**What needs to be done**
The entries below hold a line with "exciting things" and a line with "Terms & Conditions". Return those lines and all that lie between them, exactly and only.

**Data for processing**

....................

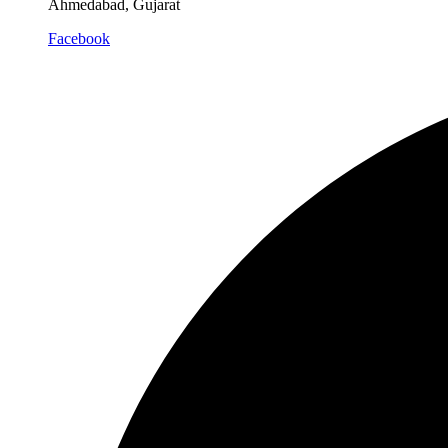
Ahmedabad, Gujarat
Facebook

....................

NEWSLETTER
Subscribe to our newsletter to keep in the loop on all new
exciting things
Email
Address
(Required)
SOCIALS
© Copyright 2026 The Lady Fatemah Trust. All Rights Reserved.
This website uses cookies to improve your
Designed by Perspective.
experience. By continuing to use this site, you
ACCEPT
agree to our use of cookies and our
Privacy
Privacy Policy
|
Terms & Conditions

....................

**Result**
exciting things
Email
Address
(Required)
SOCIALS
© Copyright 2026 The Lady Fatemah Trust. All Rights Reserved.
This website uses cookies to improve your
Designed by Perspective.
experience. By continuing to use this site, you
ACCEPT
agree to our use of cookies and our
Privacy
Privacy Policy
|
Terms & Conditions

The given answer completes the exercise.